### [Exercise requirements]
Give all of the records again precisely, excluding whatever pictures they contain.

### [Records provided]
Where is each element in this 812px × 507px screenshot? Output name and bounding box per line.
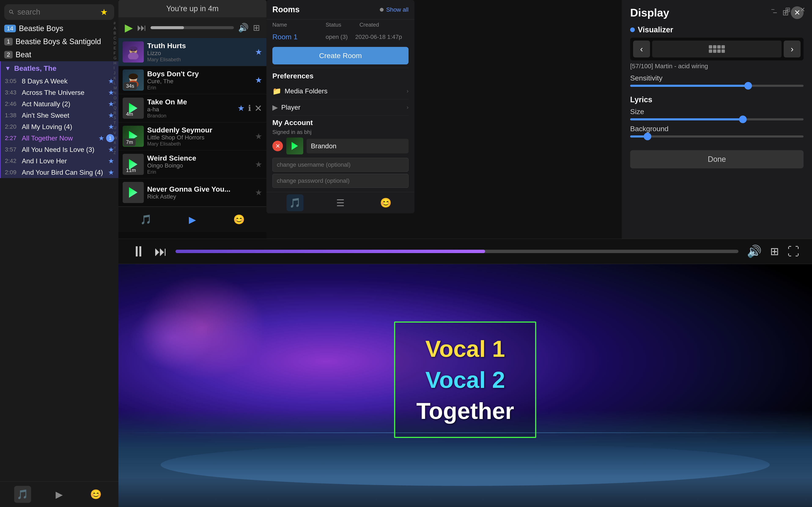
pref-item-player[interactable]: ▶ Player ›	[272, 99, 409, 116]
done-button[interactable]: Done	[630, 150, 804, 168]
queue-volume-icon[interactable]: 🔊	[238, 23, 249, 33]
song-item-allmy[interactable]: 2:20 All My Loving (4) ★	[1, 121, 118, 132]
az-i[interactable]: I	[113, 66, 117, 70]
create-room-button[interactable]: Create Room	[272, 47, 409, 64]
az-a[interactable]: A	[113, 26, 117, 31]
main-progress-bar[interactable]	[175, 250, 739, 253]
eq-button[interactable]: ⊞	[770, 245, 779, 258]
song-star[interactable]: ★	[108, 146, 114, 154]
rooms-show-all-button[interactable]: Show all	[386, 6, 409, 13]
search-input[interactable]	[17, 8, 97, 16]
song-star[interactable]: ★	[108, 123, 114, 131]
queue-item-star[interactable]: ★	[255, 75, 262, 85]
az-b[interactable]: B	[113, 31, 117, 36]
username-input[interactable]	[307, 139, 409, 153]
queue-skip-button[interactable]: ⏭	[137, 22, 146, 33]
queue-item-star[interactable]: ★	[255, 131, 262, 141]
az-hash[interactable]: #	[113, 21, 117, 26]
window-minimize-icon[interactable]: −	[768, 4, 778, 15]
window-close-icon[interactable]: ✕	[797, 4, 808, 15]
pref-item-media-folders[interactable]: 📁 Media Folders ›	[272, 83, 409, 99]
change-username-input[interactable]	[272, 158, 409, 172]
sidebar: ★ # A B C D E F G H I J K L M N O P Q R …	[0, 0, 118, 507]
sidebar-item-beastie-santigold[interactable]: 1 Beastie Boys & Santigold	[0, 35, 118, 48]
queue-item-star[interactable]: ★	[255, 188, 262, 197]
queue-item-take-on-me[interactable]: 4m Take On Me a-ha Brandon ★ ℹ ✕	[118, 94, 266, 122]
queue-item-info-button[interactable]: ℹ	[248, 104, 251, 113]
play-pause-button[interactable]: ⏸	[131, 243, 146, 260]
song-star[interactable]: ★	[108, 168, 114, 176]
viz-next-button[interactable]: ›	[784, 41, 801, 57]
song-item-alltogether[interactable]: 2:27 All Together Now ★ 1	[1, 132, 118, 144]
song-star[interactable]: ★	[108, 100, 114, 108]
queue-footer-emoji-btn[interactable]: 😊	[231, 211, 247, 228]
queue-item-suddenly-seymour[interactable]: 7m Suddenly Seymour Little Shop Of Horro…	[118, 122, 266, 151]
song-item-8days[interactable]: 3:05 8 Days A Week ★	[1, 75, 118, 87]
az-h[interactable]: H	[113, 61, 117, 66]
song-star[interactable]: ★	[108, 89, 114, 97]
queue-progress-bar[interactable]	[151, 26, 234, 29]
lyrics-bg-slider[interactable]	[630, 135, 804, 137]
viz-prev-button[interactable]: ‹	[633, 41, 650, 57]
az-g[interactable]: G	[113, 56, 117, 61]
room-row-1[interactable]: Room 1 open (3) 2020-06-18 1:47p	[266, 30, 414, 44]
az-c[interactable]: C	[113, 36, 117, 41]
queue-item-title: Never Gonna Give You...	[147, 185, 250, 193]
artist-group-header-beatles[interactable]: ▼ Beatles, The	[1, 61, 118, 75]
skip-next-button[interactable]: ⏭	[154, 244, 167, 259]
favorite-filter-star[interactable]: ★	[100, 7, 108, 17]
song-item-allyou[interactable]: 3:57 All You Need Is Love (3) ★	[1, 144, 118, 155]
queue-item-singer: Erin	[147, 85, 250, 91]
window-grid-icon[interactable]: ⊞	[782, 4, 793, 15]
queue-item-star[interactable]: ★	[255, 47, 262, 57]
lyrics-size-slider[interactable]	[630, 118, 804, 120]
song-item-andi[interactable]: 2:42 And I Love Her ★	[1, 155, 118, 167]
az-f[interactable]: F	[113, 51, 117, 56]
song-star[interactable]: ★	[108, 157, 114, 165]
my-account-title: My Account	[272, 116, 409, 129]
lyrics-bg-thumb[interactable]	[644, 133, 651, 140]
queue-item-never-gonna[interactable]: Never Gonna Give You... Rick Astley ★	[118, 178, 266, 207]
visualizer-label: Visualizer	[630, 25, 804, 34]
search-icon	[8, 8, 14, 16]
queue-footer-playlist-btn[interactable]: ▶	[184, 211, 201, 228]
queue-play-button[interactable]: ▶	[125, 21, 133, 34]
sidebar-item-beastie-boys[interactable]: 14 Beastie Boys	[0, 22, 118, 35]
sidebar-footer-emoji-btn[interactable]: 😊	[87, 486, 104, 503]
queue-item-truth-hurts[interactable]: Truth Hurts Lizzo Mary Elisabeth ★	[118, 38, 266, 66]
sensitivity-thumb[interactable]	[744, 82, 752, 90]
svg-point-5	[131, 49, 132, 51]
queue-item-boys-dont-cry[interactable]: 34s Boys Don't Cry Cure, The Erin ★	[118, 66, 266, 94]
sidebar-footer-playlist-btn[interactable]: ▶	[51, 486, 68, 503]
queue-item-remove-button[interactable]: ✕	[254, 103, 262, 114]
song-star[interactable]: ★	[108, 77, 114, 85]
song-star[interactable]: ★	[108, 111, 114, 119]
change-password-input[interactable]	[272, 174, 409, 188]
queue-item-star[interactable]: ★	[255, 160, 262, 169]
queue-eq-icon[interactable]: ⊞	[253, 23, 260, 33]
rooms-footer-queue-btn[interactable]: ☰	[332, 194, 349, 211]
search-bar[interactable]: ★	[4, 4, 114, 20]
az-d[interactable]: D	[113, 41, 117, 46]
smoke-effect-2	[129, 306, 214, 370]
sidebar-item-beat[interactable]: 2 Beat	[0, 48, 118, 61]
song-star[interactable]: ★	[98, 134, 104, 142]
rooms-footer-music-btn[interactable]: 🎵	[287, 194, 303, 211]
queue-item-weird-science[interactable]: 11m Weird Science Oingo Boingo Erin ★	[118, 151, 266, 178]
az-e[interactable]: E	[113, 46, 117, 51]
queue-footer-music-btn[interactable]: 🎵	[138, 211, 154, 228]
sensitivity-slider[interactable]	[630, 85, 804, 87]
lyrics-size-thumb[interactable]	[739, 116, 747, 123]
sidebar-footer-music-btn[interactable]: 🎵	[14, 486, 31, 503]
account-close-button[interactable]: ✕	[272, 141, 283, 151]
queue-item-info: Weird Science Oingo Boingo Erin	[147, 154, 250, 175]
song-item-act[interactable]: 2:46 Act Naturally (2) ★	[1, 98, 118, 110]
rooms-footer-emoji-btn[interactable]: 😊	[377, 194, 394, 211]
queue-item-star[interactable]: ★	[238, 104, 245, 113]
song-item-aint[interactable]: 1:38 Ain't She Sweet ★	[1, 110, 118, 121]
song-item-across[interactable]: 3:43 Across The Universe ★	[1, 87, 118, 98]
song-item-andyour[interactable]: 2:09 And Your Bird Can Sing (4) ★	[1, 167, 118, 178]
fullscreen-button[interactable]: ⛶	[788, 245, 799, 258]
volume-button[interactable]: 🔊	[747, 244, 762, 258]
az-j[interactable]: J	[113, 71, 117, 76]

### [Output below]
Where is each element in this 812px × 507px screenshot? Output name and bounding box per line.
pref-item-player[interactable]: ▶ Player ›	[272, 99, 409, 116]
done-button[interactable]: Done	[630, 150, 804, 168]
queue-volume-icon[interactable]: 🔊	[238, 23, 249, 33]
song-item-allmy[interactable]: 2:20 All My Loving (4) ★	[1, 121, 118, 132]
az-i[interactable]: I	[113, 66, 117, 70]
create-room-button[interactable]: Create Room	[272, 47, 409, 64]
az-a[interactable]: A	[113, 26, 117, 31]
main-progress-bar[interactable]	[175, 250, 739, 253]
eq-button[interactable]: ⊞	[770, 245, 779, 258]
song-star[interactable]: ★	[108, 146, 114, 154]
rooms-show-all-button[interactable]: Show all	[386, 6, 409, 13]
search-input[interactable]	[17, 8, 97, 16]
song-star[interactable]: ★	[108, 123, 114, 131]
queue-item-star[interactable]: ★	[255, 75, 262, 85]
az-b[interactable]: B	[113, 31, 117, 36]
username-input[interactable]	[307, 139, 409, 153]
queue-skip-button[interactable]: ⏭	[137, 22, 146, 33]
queue-item-star[interactable]: ★	[255, 131, 262, 141]
az-hash[interactable]: #	[113, 21, 117, 26]
window-minimize-icon[interactable]: −	[768, 4, 778, 15]
window-close-icon[interactable]: ✕	[797, 4, 808, 15]
pref-item-media-folders[interactable]: 📁 Media Folders ›	[272, 83, 409, 99]
change-username-input[interactable]	[272, 158, 409, 172]
sidebar: ★ # A B C D E F G H I J K L M N O P Q R …	[0, 0, 118, 507]
sidebar-item-beastie-santigold[interactable]: 1 Beastie Boys & Santigold	[0, 35, 118, 48]
queue-item-star[interactable]: ★	[255, 188, 262, 197]
queue-item-take-on-me[interactable]: 4m Take On Me a-ha Brandon ★ ℹ ✕	[118, 94, 266, 122]
queue-item-info-button[interactable]: ℹ	[248, 104, 251, 113]
play-pause-button[interactable]: ⏸	[131, 243, 146, 260]
song-star[interactable]: ★	[108, 168, 114, 176]
viz-next-button[interactable]: ›	[784, 41, 801, 57]
song-item-alltogether[interactable]: 2:27 All Together Now ★ 1	[1, 132, 118, 144]
song-star[interactable]: ★	[108, 100, 114, 108]
queue-footer-emoji-btn[interactable]: 😊	[231, 211, 247, 228]
queue-item-suddenly-seymour[interactable]: 7m Suddenly Seymour Little Shop Of Horro…	[118, 122, 266, 151]
song-item-8days[interactable]: 3:05 8 Days A Week ★	[1, 75, 118, 87]
az-h[interactable]: H	[113, 61, 117, 66]
song-star[interactable]: ★	[108, 89, 114, 97]
queue-progress-bar[interactable]	[151, 26, 234, 29]
lyrics-bg-slider[interactable]	[630, 135, 804, 137]
viz-prev-button[interactable]: ‹	[633, 41, 650, 57]
az-g[interactable]: G	[113, 56, 117, 61]
room-row-1[interactable]: Room 1 open (3) 2020-06-18 1:47p	[266, 30, 414, 44]
az-c[interactable]: C	[113, 36, 117, 41]
queue-item-title: Never Gonna Give You...	[147, 185, 250, 193]
artist-group-header-beatles[interactable]: ▼ Beatles, The	[1, 61, 118, 75]
skip-next-button[interactable]: ⏭	[154, 244, 167, 259]
favorite-filter-star[interactable]: ★	[100, 7, 108, 17]
song-item-allyou[interactable]: 3:57 All You Need Is Love (3) ★	[1, 144, 118, 155]
queue-item-singer: Erin	[147, 85, 250, 91]
window-grid-icon[interactable]: ⊞	[782, 4, 793, 15]
queue-item-star[interactable]: ★	[255, 47, 262, 57]
lyrics-size-slider[interactable]	[630, 118, 804, 120]
song-item-andi[interactable]: 2:42 And I Love Her ★	[1, 155, 118, 167]
az-f[interactable]: F	[113, 51, 117, 56]
song-star[interactable]: ★	[108, 157, 114, 165]
my-account-title: My Account	[272, 116, 409, 129]
lyrics-bg-thumb[interactable]	[644, 133, 651, 140]
queue-item-never-gonna[interactable]: Never Gonna Give You... Rick Astley ★	[118, 178, 266, 207]
visualizer-label: Visualizer	[630, 25, 804, 34]
search-icon	[8, 8, 14, 16]
queue-footer-playlist-btn[interactable]: ▶	[184, 211, 201, 228]
queue-play-button[interactable]: ▶	[125, 21, 133, 34]
sidebar-item-beastie-boys[interactable]: 14 Beastie Boys	[0, 22, 118, 35]
sidebar-footer-emoji-btn[interactable]: 😊	[87, 486, 104, 503]
queue-item-truth-hurts[interactable]: Truth Hurts Lizzo Mary Elisabeth ★	[118, 38, 266, 66]
sensitivity-thumb[interactable]	[744, 82, 752, 90]
svg-point-5	[131, 49, 132, 51]
queue-item-boys-dont-cry[interactable]: 34s Boys Don't Cry Cure, The Erin ★	[118, 66, 266, 94]
sidebar-footer-playlist-btn[interactable]: ▶	[51, 486, 68, 503]
queue-item-remove-button[interactable]: ✕	[254, 103, 262, 114]
song-star[interactable]: ★	[108, 77, 114, 85]
song-star[interactable]: ★	[108, 111, 114, 119]
change-password-input[interactable]	[272, 174, 409, 188]
queue-item-star[interactable]: ★	[255, 160, 262, 169]
queue-eq-icon[interactable]: ⊞	[253, 23, 260, 33]
rooms-footer-queue-btn[interactable]: ☰	[332, 194, 349, 211]
search-bar[interactable]: ★	[4, 4, 114, 20]
az-d[interactable]: D	[113, 41, 117, 46]
smoke-effect-2	[129, 306, 214, 370]
sidebar-item-beat[interactable]: 2 Beat	[0, 48, 118, 61]
song-star[interactable]: ★	[98, 134, 104, 142]
rooms-footer-music-btn[interactable]: 🎵	[287, 194, 303, 211]
queue-item-weird-science[interactable]: 11m Weird Science Oingo Boingo Erin ★	[118, 151, 266, 178]
az-e[interactable]: E	[113, 46, 117, 51]
queue-footer-music-btn[interactable]: 🎵	[138, 211, 154, 228]
sensitivity-slider[interactable]	[630, 85, 804, 87]
lyrics-size-thumb[interactable]	[739, 116, 747, 123]
sidebar-footer-music-btn[interactable]: 🎵	[14, 486, 31, 503]
account-close-button[interactable]: ✕	[272, 141, 283, 151]
queue-item-info: Weird Science Oingo Boingo Erin	[147, 154, 250, 175]
song-item-act[interactable]: 2:46 Act Naturally (2) ★	[1, 98, 118, 110]
rooms-footer-emoji-btn[interactable]: 😊	[377, 194, 394, 211]
queue-item-star[interactable]: ★	[238, 104, 245, 113]
song-item-aint[interactable]: 1:38 Ain't She Sweet ★	[1, 110, 118, 121]
song-item-across[interactable]: 3:43 Across The Universe ★	[1, 87, 118, 98]
song-item-andyour[interactable]: 2:09 And Your Bird Can Sing (4) ★	[1, 167, 118, 178]
fullscreen-button[interactable]: ⛶	[788, 245, 799, 258]
volume-button[interactable]: 🔊	[747, 244, 762, 258]
az-j[interactable]: J	[113, 71, 117, 76]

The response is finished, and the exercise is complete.